Così ha stabilito il Tribunale di Catania, con il provvedimento del 18 luglio 2013, che ha dunque dovuto affrontare alcuni rilevanti aspetti delle discipline che conducono all’intersecazione delle regola proprie dell’aumento di capitale e delle deliberazioni consiliari. Come noto, il termine per la sottoscrizione dell’aumento di capitale è necessariamente fissato dall’assemblea, dovendo “risultare dalla deliberazione” ex art. 2439 comma 2 c.c., ma tale termine quasi mai conicide con i termini per l’esercizio del diritto di opzione (e di prelazione) – che deve essere di almeno trenta giorni dalla pubblicazione dell’avviso nel Registro delle imprese – e che possono essere fissati dagli amministratori, che sono tenuti ad iscrivere il suddetto avviso al fine del decorso del relativo termine (ex art. 2441 comma 2 c.c. ).

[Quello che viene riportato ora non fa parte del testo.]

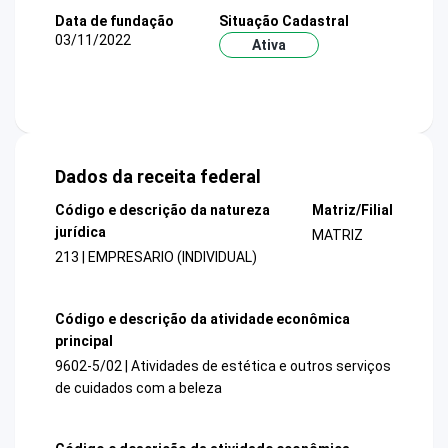
Data de fundação
Situação Cadastral
03/11/2022
Ativa
Dados da receita federal
Código e descrição da natureza
Matriz/Filial
jurídica
MATRIZ
213 | EMPRESARIO (INDIVIDUAL)
Código e descrição da atividade econômica
principal
9602-5/02 | Atividades de estética e outros serviços
de cuidados com a beleza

La circostanza che, al momento della riapertura del termine per l’esercizio dell’opzione, a opera del cda, una parte dell’inoptato sia stata già oggetto di prelazione per mano di altri soci, non vale a rendere illegittima la decisione, configurandosi – nell’eventualità che le azioni offerte in opzione non siano sufficienti a soddisfare tutti i nuovi sottoscrittori nella misura originariamente programmata (nella specie, una azione ogni due possedute) – un mero inconveniente, imputabile esclusivamente al ritardo, rispetto al primo termine, con cui taluni soci interessati hanno manifestato la volontà di partecipare alla manovra di aumento del capitale sociale. E ciò anche senza considerare se la società soddisfi o meno tutte le richieste di sottoscrizione in opzione provenienti dalla compagine sociale (comprese quelle tardive), rispettando l’originario rapporto di sottoscrizione. Rispetto a ciò, inoltre, la delibera consiliare di “riapertura” che riconosca ai soci un termine per esercitare il diritto di opzione entro soli sette giorni, non è invalida per violazione dell’art. 2441 comma 2 c.c., ai sensi del quale, come evidenziato, il termine deve essere sempre non inferiore a trenta giorni. Si tratta, infatti, di una mera “riapertura” del termine precedente, concesso nel rispetto dello “spatium deliberandi” imposto dalla legge.